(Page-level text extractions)

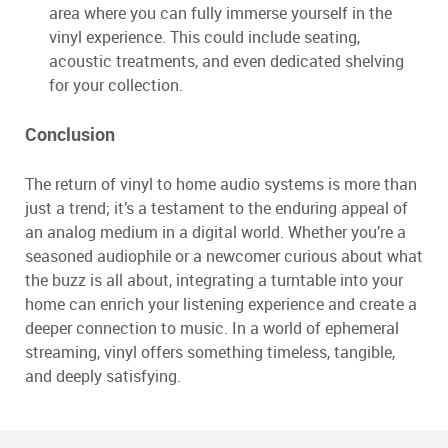
area where you can fully immerse yourself in the
vinyl experience. This could include seating,
acoustic treatments, and even dedicated shelving
for your collection.
Conclusion
The return of vinyl to home audio systems is more than
just a trend; it’s a testament to the enduring appeal of
an analog medium in a digital world. Whether you’re a
seasoned audiophile or a newcomer curious about what
the buzz is all about, integrating a turntable into your
home can enrich your listening experience and create a
deeper connection to music. In a world of ephemeral
streaming, vinyl offers something timeless, tangible,
and deeply satisfying.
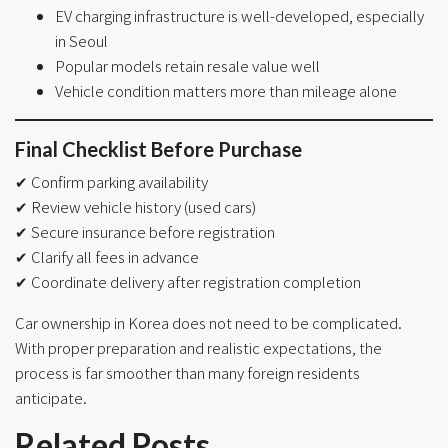
EV charging infrastructure is well-developed, especially
in Seoul
Popular models retain resale value well
Vehicle condition matters more than mileage alone
Final Checklist Before Purchase
✔ Confirm parking availability
✔ Review vehicle history (used cars)
✔ Secure insurance before registration
✔ Clarify all fees in advance
✔ Coordinate delivery after registration completion
Car ownership in Korea does not need to be complicated.
With proper preparation and realistic expectations, the
process is far smoother than many foreign residents
anticipate.
Related Posts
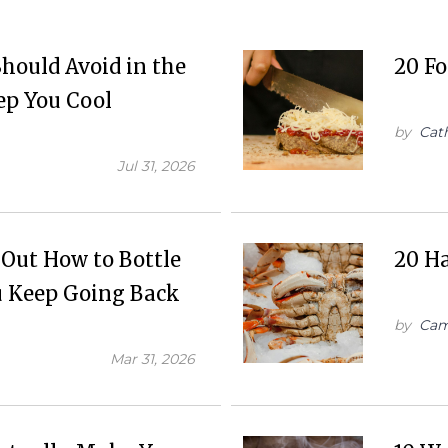
hould Avoid in the
20 Fo
ep You Cool
by
Cat
Jul 31, 2026
 Out How to Bottle
20 Ha
ou Keep Going Back
by
Cam
Mar 31, 2026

▶ _PROBLEM TO SOLVE_
Reproduce the records in full and leave the images behind.

▶ _THE ANSWER_
area where you can fully immerse yourself in the
vinyl experience. This could include seating,
acoustic treatments, and even dedicated shelving
for your collection.
Conclusion
The return of vinyl to home audio systems is more than
just a trend; it’s a testament to the enduring appeal of
an analog medium in a digital world. Whether you’re a
seasoned audiophile or a newcomer curious about what
the buzz is all about, integrating a turntable into your
home can enrich your listening experience and create a
deeper connection to music. In a world of ephemeral
streaming, vinyl offers something timeless, tangible,
and deeply satisfying.
EV charging infrastructure is well-developed, especially
in Seoul
Popular models retain resale value well
Vehicle condition matters more than mileage alone
Final Checklist Before Purchase
✔ Confirm parking availability
✔ Review vehicle history (used cars)
✔ Secure insurance before registration
✔ Clarify all fees in advance
✔ Coordinate delivery after registration completion
Car ownership in Korea does not need to be complicated.
With proper preparation and realistic expectations, the
process is far smoother than many foreign residents
anticipate.
Related Posts
hould Avoid in the
20 Fo
ep You Cool
by
Cat
Jul 31, 2026
 Out How to Bottle
20 Ha
ou Keep Going Back
by
Cam
Mar 31, 2026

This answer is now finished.